- Your objective: Retype the whole listing exactly. Leave out pictures.

- Supplied records:
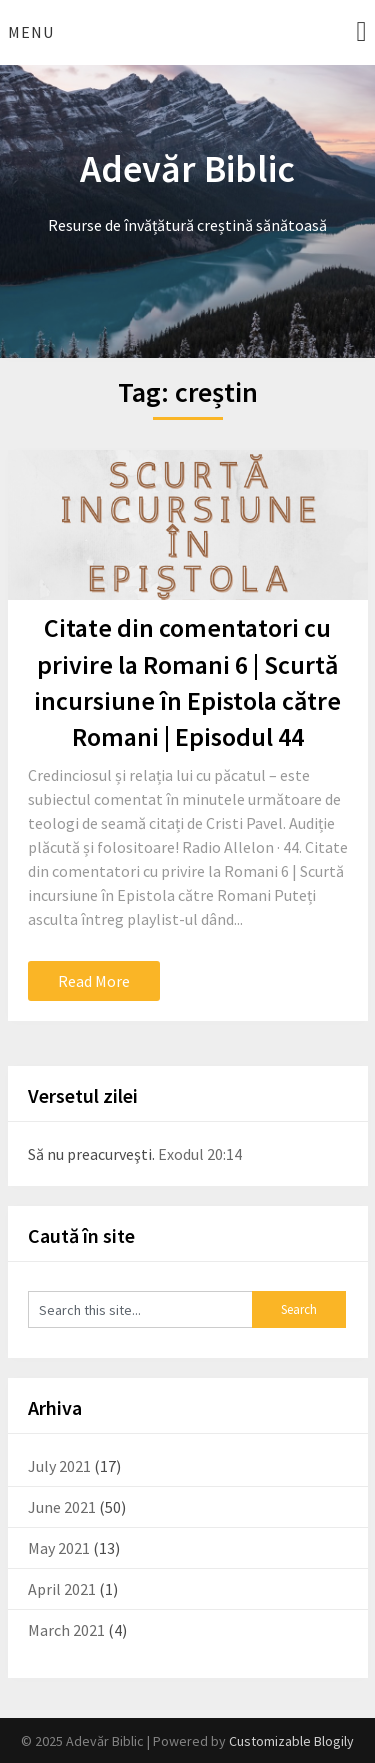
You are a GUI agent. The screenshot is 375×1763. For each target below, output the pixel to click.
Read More (94, 981)
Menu (31, 32)
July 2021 (59, 1466)
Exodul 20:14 (200, 1154)
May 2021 (59, 1548)
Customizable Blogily (291, 1741)
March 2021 (66, 1630)
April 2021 (62, 1589)
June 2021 (62, 1507)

- Response area:
You are a GUI agent. The screenshot is 375×1763. For each target below, output the pixel to click.
Read More (94, 981)
Menu (31, 32)
July 2021 (59, 1466)
Exodul 20:14 (200, 1154)
May 2021 (59, 1548)
Customizable Blogily (291, 1741)
March 2021 (66, 1630)
April 2021 (62, 1589)
June 2021 (62, 1507)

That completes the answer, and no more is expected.